La visite apostolique sera concentrée à Iznik, ville du premier concile œcuménique de Nicée en 325, située à 130 km d’Istanbul. Ce voyage en commémoration du 1700e anniversaire du concile avait été évoqué à de multiples reprises par le Pape François, puis par Léon XIV lui-même.
Le 7 juin dernier, l’évêque de Rome, recevant les participants à un symposium sur Nicée, affirmait que ce grand événement de l’histoire chrétienne n’était pas « un événement du passé », mais « une boussole » qui doit continuer « à guider vers la pleine unité visible des chrétiens ».
Jusqu’à ce jour, aucun Pape de l’histoire contemporaine ne s’est rendu à Nicée. Jean-Paul II était allé en Turquie la première année de son pontificat, en 1979, également aux alentours de la saint André. Il s’était rendu à Ankara, Istanbul, Ephèse et Izmir. Benoît XVI avait visité la Turquie du 28 novembre au 1er décembre 2008 et François en novembre 2014.
Ensuite, le Souverain pontife américain accomplira un voyage au Liban, du dimanche 30 novembre au mardi 2 décembre, répondant ainsi à l’invitation du chef de l’État et des autorités ecclésiastiques. Le 4 août dernier, Léon XIV s’adressait pour la première fois spécifiquement aux fidèles du Liban à l’occasion des cinq ans du drame survenu dans le port de Beyrouth. 235 personnes y avaient péri, plus de 6 500 avaient été blessées. Il apportait toute sa proximité spirituelle et sa compassion au peuple libanais dont il avait reçu le président maronite, Joseph Aoun, le 13 juin dernier. Le Pape avait également lancé un appel à la fin des violences au Liban lors du Jubilé des Églises orientales, le 14 mai dernier.

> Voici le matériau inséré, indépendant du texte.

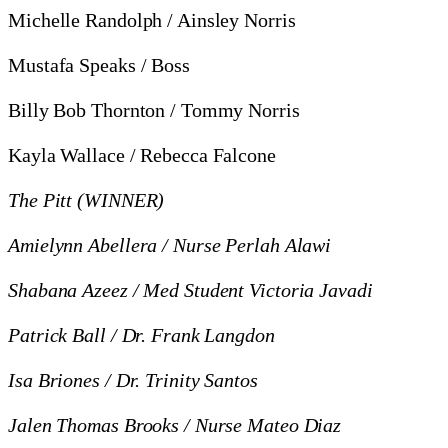
Michelle Randolph / Ainsley Norris
Mustafa Speaks / Boss
Billy Bob Thornton / Tommy Norris
Kayla Wallace / Rebecca Falcone
The Pitt (WINNER)
Amielynn Abellera / Nurse Perlah Alawi
Shabana Azeez / Med Student Victoria Javadi
Patrick Ball / Dr. Frank Langdon
Isa Briones / Dr. Trinity Santos
Jalen Thomas Brooks / Nurse Mateo Diaz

Pour Mgr Hugues de Woillemont, directeur de L’Œuvre d’Orient,
Le pape Léon est un pape qui se distingue par son écoute, par sa profondeur spirituelle, par sa présence à l’autre, mais aussi par sa connaissance rigoureuse des dossiers. Le choix de ce premier voyage est surprenant, tout comme l’arrivée de ce pape était une surprise. Les cardinaux et l’Esprit Saint ont fait le choix de cet homme qui associe beaucoup d’éléments qu’on voudrait opposer, mais qui trouve en lui une unité : il est américain mais a vécu en Amérique latine, il est diocésain et religieux, spirituel et théologien…
Le dernier voyage d’un pape au Liban remonte à 2012, lorsque Benoit XVI s’y était rendu, et à 2014 pour la Turquie, voyage effectué par le pape François. Choisir ces pays pour un premier voyage apostolique est un choix très fort, pour les habitants de ces pays évidemment, mais pour L’Œuvre d’Orient aussi. L’Œuvre d’Orient est en effet née au Liban par la volonté de deux universitaires laïcs et d’un prêtre, avec l’idée de soutenir les écoles au Moyen-Orient. Ce voyage est donc pour L’Œuvre d’Orient, pour la Turquie et le Liban une chance et une grâce. Le pape y va d’abord comme pèlerin de la paix, pour conforter la foi des croyants, mais aussi en tant que chef d’État pour porter un message.
En Turquie, ce voyage revêt une importante dimension œcuménique, comme en témoigne la rencontre avec le patriarche Bartholomée 1er de Contantinople. Ces rencontres œcuméniques confortent ce qu’il y a de commun et de beau, mais manifestent aussi le chemin qu’il reste à faire sur le chemin d’une pleine communion. L’Œuvre d’Orient travaille aussi dans cette logique, en échangeant avec des responsables religieux, afin de montrer qu’une foi commune unit les catholiques et les orthodoxes. L’enjeu est de renforcer la présence chrétienne, même si elle est minoritaire, mais aussi de dialoguer avec l’islam. Le pape visitera la mosquée bleue à Istanbul et sera également accueilli par le président Erdogan. Il y a donc une dimension interreligieuse en plus de celle de soutien des chrétiens.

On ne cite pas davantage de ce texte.